On Wednesday, I reviewed a wonderful book, Farewell Four Waters. Today, I offer you one better–an interview with the author! Friends, meet Kate McCord!
In your book, Farewell Four Waters, you explain that the story is not exactly and exclusively your own, but rather a composite of true stories that together create a very entertaining, yet truthful novel. That said, your own love for the Afghan people comes through clearly in the character of Marie. Where did that passion come from? Why Afghanistan as opposed to another country, another people, a different culture?
I was first introduced to Afghanistan on the Risk board. That’s an old board game. Later, I read Kipling and developed a whole set up perceptions and mis-perceptions about the country. In ’79, the Russians invaded and I paid a little attention. But it wasn’t until 2000 that I really started to get to know Afghanistan and the people who call that country home. In November, 2000 I picked up a book about Afghanistan at an airport in Europe. By the time I landed in the States, I was fascinated. Over the winter of 2000-2001, I read everything I could find about the country. The Taliban were in control and the stories were heartbreaking. I began praying for the people. Still, Afghans were just stories and pictures, but in 2004, I met Afghans face to face, drank their tea and shared their laughter and tears. That’s when everything changed for me. Now, I know so many precious Afghans. I’ve celebrated their births, engagements and weddings. I’ve sat beside the dying and in houses of mourning. I’ve shared life and along the way, fell in love.
Marie has many opportunities to share her Christian faith in the story. I love how she does it, unashamedly saying, “I belong to the Honorable Jesus Messiah”. Her declaration of faith always seemed to be well received. Did you ever have difficulty being honest about your faith? How did you learn to be a witness for Christ in such a hostile culture?

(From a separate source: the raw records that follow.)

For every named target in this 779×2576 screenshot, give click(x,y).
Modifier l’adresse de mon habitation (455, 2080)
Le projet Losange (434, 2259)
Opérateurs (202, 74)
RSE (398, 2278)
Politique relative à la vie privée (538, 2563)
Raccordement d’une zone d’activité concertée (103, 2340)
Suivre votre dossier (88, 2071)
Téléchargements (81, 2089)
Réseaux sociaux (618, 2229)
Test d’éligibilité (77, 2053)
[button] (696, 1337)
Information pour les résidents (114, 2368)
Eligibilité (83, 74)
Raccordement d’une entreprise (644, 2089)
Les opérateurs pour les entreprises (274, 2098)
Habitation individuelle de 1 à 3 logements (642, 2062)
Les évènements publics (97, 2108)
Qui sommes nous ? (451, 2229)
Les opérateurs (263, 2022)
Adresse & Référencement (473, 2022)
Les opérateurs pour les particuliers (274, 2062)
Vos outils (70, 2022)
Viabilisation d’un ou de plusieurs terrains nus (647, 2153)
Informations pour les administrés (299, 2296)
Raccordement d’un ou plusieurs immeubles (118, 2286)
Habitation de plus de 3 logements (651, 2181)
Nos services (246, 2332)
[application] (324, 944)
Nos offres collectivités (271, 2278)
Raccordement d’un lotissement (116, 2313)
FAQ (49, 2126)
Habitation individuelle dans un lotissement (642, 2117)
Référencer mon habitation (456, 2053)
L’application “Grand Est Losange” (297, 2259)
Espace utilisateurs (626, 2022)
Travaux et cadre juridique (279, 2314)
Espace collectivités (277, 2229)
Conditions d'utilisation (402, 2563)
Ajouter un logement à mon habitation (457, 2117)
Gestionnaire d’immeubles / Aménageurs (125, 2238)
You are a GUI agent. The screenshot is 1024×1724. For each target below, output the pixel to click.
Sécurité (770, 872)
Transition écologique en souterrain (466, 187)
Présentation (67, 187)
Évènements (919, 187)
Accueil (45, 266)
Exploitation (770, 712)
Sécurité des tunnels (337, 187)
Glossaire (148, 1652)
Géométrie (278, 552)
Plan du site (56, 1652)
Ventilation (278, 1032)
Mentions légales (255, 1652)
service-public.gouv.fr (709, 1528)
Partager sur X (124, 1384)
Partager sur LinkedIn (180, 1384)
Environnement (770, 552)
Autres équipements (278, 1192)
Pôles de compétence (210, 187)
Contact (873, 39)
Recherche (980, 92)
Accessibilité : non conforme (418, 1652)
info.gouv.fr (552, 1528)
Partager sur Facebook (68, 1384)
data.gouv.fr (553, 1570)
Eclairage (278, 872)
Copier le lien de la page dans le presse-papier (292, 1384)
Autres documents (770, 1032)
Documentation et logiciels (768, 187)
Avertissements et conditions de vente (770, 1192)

At first, I didn’t know what to say or how. I really struggled with that. I asked others what they said, I prayed and I tried out approaches with my Afghan friends. I looked for what made sense and was welcome. Along the way, I stumbled a lot, but Afghans are gracious and a gentle, “I’m sorry, forgive me if I offended” helped us all. Often, Afghans said those very words to me when they thought they’d spoken too harshly. I found that most Afghans believe in God and respect Jesus. Almost everyone already assumed I was a Christian, so it was really a matter of explaining that I’m not just a cultural Christian, but a Christ-follower. Afghans loved it that I knew my Book, prayed and tried to live a holy life. Many still wanted me to convert to Islam, but they respected my faith and practice. Mostly, people who were hostile to me hated my foreignness and my independence as a woman, not my faith. If anything, my faith helped me.
How did you go about learning the language? Did you study Dari before you went to Afghanistan or did you learn it in country?
I studied some Farsi before I want to Afghanistan. That’s the language of Iran. I also had some recordings in Dari that I practiced with, but mostly I learned the language from my Afghan neighbors and coworkers. I also had language tutors, made recordings and reviewed them in my room. I tried to commit a couple of hours a day, just to language learning and used every aspect of my life as the context. It was exhausting, but it paid off. I not only learned language, but I developed some wonderful friendships and I learned how to live there. I still miss speaking in Dari. It’s a such a beautiful, rich, poetic language.
I understand that you live in the United States currently. Do you want to return to Afghanistan ever—either as an aid worker or in any other capacity? Do you stay in touch with friends there?
I would love to return to Afghanistan! I miss my friends terribly. Email and the phone just aren’t enough. Still, I doubt I’ll go. I don’t want to do anything to put my Afghan and foreign friends in danger.
What do you think is the best way Christians who read your book can pray for or personally minister to the Muslims they know?
I think the first is in our own hearts. We need to see Muslims as God sees them; with His love and compassion. From that understanding, we can pray for God to reveal His love and truth to those we know personally and those we see or hear about. It’s God’s love that really changes people. When we’re able to see Muslims as precious individuals, we can to look for ways to express God’s love to them through our own lives. That could be as simple as a smile and a friendly hello or something deeper like a conversation and an invitation to tea. If we’re already in relationship with people, we can deepen our understanding of who they are. That comes through asking open-ending questions and genuinely listening as they share their lives with us. Along the way, we can be real about our own faith; who is God to us? How have we experienced Him? Why is He significant to us? When we invite others to be real with us and are real ourselves, heart-level conversations happen.
Oh friends, I hope you enjoyed that as much as I did. Will you join me in praying for Afghanistan, for the people there to know the height and depth of the love of Christ? Let’s also pray for Kate McCord. Father, fill her with joy and peace, passion and purpose as she serves you exactly where she is right now.